[WORK INSTRUCTIONS]
Which of the lines in the data below contain the string "element"? Copy each of them.

[Records from a collection]
- - - - - - -
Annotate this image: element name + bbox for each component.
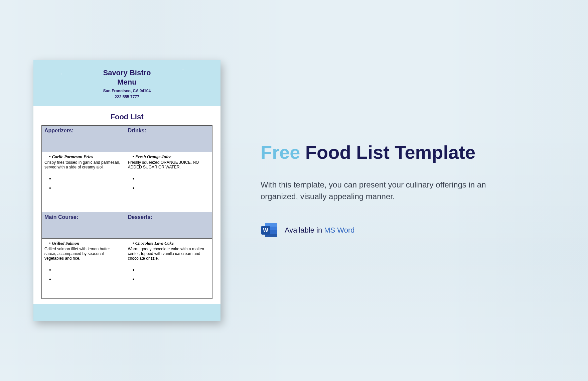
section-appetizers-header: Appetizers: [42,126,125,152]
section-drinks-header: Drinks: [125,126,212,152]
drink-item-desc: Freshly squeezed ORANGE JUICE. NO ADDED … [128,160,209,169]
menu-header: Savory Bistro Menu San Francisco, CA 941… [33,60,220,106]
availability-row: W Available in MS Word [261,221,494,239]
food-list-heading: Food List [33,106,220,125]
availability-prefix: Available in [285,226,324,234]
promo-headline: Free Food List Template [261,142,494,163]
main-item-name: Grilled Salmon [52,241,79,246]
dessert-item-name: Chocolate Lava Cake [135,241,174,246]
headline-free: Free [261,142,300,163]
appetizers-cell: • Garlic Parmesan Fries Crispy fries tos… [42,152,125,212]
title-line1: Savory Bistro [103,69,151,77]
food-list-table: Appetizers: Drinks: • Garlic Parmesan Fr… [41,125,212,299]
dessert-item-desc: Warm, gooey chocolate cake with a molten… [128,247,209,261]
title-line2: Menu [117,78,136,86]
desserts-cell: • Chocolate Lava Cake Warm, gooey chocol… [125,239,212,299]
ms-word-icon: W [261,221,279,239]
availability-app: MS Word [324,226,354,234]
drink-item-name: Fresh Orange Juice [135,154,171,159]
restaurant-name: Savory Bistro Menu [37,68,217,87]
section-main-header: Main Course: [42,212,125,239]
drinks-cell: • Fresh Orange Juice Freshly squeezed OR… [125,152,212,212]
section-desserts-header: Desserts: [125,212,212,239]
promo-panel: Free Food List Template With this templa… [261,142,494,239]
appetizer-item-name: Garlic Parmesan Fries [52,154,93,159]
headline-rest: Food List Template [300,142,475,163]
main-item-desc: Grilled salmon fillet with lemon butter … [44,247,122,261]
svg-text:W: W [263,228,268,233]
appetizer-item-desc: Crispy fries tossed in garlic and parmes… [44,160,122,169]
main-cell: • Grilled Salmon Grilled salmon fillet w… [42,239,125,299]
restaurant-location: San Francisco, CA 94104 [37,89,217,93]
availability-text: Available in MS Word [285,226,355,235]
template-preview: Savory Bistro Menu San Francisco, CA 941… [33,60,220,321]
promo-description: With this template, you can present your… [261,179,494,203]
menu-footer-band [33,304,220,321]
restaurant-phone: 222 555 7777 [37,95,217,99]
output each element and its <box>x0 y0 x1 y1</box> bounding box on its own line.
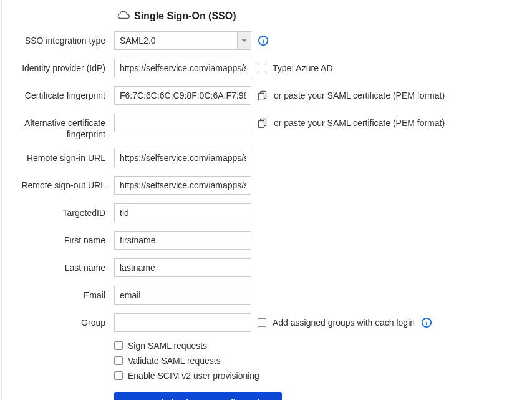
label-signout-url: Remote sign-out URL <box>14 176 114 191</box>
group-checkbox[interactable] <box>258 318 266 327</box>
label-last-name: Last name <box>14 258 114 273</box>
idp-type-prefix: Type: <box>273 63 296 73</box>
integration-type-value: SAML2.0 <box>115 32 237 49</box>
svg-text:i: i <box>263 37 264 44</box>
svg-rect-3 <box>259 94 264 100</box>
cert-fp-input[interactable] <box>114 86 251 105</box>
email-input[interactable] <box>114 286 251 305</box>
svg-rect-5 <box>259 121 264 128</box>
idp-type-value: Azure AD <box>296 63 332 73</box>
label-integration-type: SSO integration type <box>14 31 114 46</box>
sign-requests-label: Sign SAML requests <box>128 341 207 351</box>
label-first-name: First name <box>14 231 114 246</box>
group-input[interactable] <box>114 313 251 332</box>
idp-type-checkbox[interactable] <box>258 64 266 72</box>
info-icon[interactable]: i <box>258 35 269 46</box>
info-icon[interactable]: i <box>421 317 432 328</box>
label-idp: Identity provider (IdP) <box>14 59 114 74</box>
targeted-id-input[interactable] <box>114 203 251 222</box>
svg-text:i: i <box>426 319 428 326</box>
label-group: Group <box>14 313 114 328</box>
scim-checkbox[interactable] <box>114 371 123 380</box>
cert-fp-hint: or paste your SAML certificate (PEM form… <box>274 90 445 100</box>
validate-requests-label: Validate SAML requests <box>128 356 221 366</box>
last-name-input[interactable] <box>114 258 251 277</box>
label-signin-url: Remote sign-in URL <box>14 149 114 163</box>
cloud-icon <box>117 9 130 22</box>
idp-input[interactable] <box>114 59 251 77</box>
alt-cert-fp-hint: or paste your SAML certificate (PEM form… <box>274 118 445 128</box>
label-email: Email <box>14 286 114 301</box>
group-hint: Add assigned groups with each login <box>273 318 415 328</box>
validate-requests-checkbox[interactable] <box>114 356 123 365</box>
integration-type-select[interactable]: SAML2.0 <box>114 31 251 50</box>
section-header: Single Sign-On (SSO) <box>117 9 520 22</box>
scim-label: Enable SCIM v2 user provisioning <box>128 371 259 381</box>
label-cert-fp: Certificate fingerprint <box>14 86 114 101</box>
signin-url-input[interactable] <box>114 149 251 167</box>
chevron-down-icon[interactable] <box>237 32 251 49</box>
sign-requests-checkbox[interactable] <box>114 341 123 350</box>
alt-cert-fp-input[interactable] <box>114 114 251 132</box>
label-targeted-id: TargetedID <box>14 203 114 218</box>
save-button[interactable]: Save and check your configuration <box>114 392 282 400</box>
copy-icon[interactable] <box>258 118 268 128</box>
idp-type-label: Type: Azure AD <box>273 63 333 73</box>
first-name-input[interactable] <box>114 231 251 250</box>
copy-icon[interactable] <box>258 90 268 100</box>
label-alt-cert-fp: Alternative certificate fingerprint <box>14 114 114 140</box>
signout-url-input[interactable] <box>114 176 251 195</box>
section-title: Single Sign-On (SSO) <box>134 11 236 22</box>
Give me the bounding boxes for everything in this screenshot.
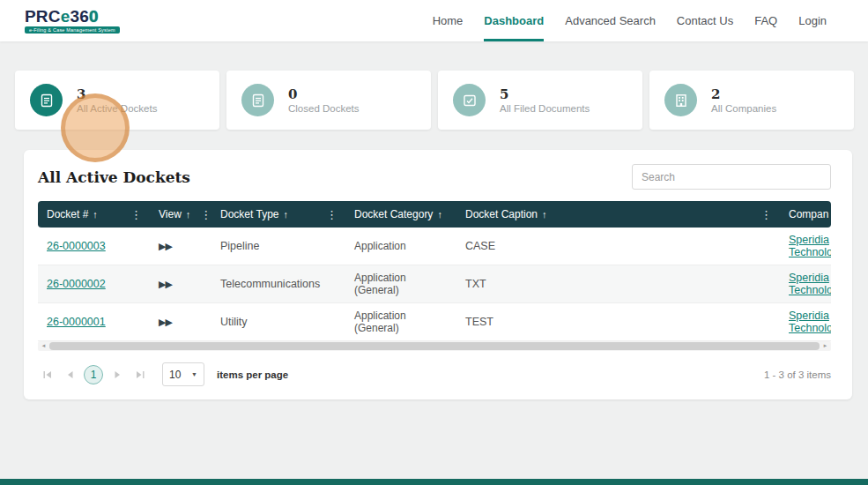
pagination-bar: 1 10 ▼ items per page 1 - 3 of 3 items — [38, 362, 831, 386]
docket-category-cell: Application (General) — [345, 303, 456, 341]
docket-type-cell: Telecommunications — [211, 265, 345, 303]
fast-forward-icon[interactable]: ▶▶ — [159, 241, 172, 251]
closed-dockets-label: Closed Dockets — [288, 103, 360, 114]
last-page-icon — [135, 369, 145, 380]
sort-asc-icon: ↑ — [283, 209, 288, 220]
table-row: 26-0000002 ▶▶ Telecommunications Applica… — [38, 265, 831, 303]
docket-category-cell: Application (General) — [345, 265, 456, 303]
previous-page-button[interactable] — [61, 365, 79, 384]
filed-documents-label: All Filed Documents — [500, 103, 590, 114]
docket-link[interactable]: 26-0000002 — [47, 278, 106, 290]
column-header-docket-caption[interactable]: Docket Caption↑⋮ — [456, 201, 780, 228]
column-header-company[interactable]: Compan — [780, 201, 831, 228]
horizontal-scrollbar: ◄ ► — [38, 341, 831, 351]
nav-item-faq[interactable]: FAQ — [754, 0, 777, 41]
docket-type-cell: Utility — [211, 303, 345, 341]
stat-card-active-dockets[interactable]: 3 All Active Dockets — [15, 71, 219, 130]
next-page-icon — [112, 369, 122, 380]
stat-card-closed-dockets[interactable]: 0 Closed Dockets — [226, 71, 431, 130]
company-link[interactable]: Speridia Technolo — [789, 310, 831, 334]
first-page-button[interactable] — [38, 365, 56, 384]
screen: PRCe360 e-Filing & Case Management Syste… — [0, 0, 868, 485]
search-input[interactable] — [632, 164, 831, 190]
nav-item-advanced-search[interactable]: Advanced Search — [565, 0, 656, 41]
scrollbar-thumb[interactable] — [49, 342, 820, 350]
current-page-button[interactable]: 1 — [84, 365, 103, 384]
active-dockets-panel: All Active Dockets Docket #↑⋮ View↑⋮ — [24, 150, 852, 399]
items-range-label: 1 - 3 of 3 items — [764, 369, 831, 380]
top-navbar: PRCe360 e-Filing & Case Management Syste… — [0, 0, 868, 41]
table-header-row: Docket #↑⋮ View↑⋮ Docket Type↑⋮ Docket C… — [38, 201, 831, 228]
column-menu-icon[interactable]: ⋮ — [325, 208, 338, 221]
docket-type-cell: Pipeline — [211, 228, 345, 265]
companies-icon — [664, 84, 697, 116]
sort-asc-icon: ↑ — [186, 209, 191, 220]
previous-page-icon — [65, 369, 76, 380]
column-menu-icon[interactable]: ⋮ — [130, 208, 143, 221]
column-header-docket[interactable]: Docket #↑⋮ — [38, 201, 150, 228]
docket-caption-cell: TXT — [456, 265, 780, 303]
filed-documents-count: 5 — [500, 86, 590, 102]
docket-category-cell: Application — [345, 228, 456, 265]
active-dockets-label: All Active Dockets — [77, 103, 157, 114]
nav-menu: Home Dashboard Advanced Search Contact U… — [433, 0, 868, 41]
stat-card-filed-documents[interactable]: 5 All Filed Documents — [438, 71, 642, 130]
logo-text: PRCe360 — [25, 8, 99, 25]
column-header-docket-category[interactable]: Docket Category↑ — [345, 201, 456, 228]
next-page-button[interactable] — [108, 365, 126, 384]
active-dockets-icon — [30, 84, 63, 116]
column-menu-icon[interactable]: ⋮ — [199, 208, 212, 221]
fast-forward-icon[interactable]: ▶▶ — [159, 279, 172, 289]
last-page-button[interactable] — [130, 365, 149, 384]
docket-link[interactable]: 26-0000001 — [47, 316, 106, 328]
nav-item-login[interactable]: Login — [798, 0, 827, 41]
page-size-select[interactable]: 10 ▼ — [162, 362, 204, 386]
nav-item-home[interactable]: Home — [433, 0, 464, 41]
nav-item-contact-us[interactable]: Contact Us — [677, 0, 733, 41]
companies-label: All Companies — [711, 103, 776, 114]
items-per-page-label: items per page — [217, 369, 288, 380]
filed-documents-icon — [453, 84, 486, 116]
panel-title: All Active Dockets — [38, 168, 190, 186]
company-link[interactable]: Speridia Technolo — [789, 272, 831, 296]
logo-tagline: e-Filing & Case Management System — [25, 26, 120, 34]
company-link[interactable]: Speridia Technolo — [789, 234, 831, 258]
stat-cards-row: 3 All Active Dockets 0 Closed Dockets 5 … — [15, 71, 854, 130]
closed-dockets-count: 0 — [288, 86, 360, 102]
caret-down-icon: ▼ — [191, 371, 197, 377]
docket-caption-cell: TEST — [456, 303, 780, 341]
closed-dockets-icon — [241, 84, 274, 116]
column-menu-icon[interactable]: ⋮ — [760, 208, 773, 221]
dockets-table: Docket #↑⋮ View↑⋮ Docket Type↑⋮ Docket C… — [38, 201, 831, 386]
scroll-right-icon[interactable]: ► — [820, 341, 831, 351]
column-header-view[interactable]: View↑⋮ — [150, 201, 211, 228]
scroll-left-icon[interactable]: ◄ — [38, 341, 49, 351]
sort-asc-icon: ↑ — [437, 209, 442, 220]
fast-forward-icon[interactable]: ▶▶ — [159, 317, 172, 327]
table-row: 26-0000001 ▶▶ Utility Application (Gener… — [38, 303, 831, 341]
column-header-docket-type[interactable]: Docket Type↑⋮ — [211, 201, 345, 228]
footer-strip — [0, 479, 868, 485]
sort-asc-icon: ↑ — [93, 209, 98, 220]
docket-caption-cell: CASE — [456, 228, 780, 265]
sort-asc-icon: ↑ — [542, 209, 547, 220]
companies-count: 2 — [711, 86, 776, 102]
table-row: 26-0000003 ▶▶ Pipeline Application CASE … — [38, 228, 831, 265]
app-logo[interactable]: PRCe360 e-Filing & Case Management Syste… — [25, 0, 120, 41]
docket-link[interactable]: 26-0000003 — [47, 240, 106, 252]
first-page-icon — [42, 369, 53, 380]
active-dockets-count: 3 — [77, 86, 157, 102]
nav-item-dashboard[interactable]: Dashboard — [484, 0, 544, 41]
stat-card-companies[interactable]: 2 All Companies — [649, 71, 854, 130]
- - - - - - -
[SOLVED PROBLEM]
Annotate this image: element name + bbox for each component.
output each element and its <box>x0 y0 x1 y1</box> bounding box on its own line.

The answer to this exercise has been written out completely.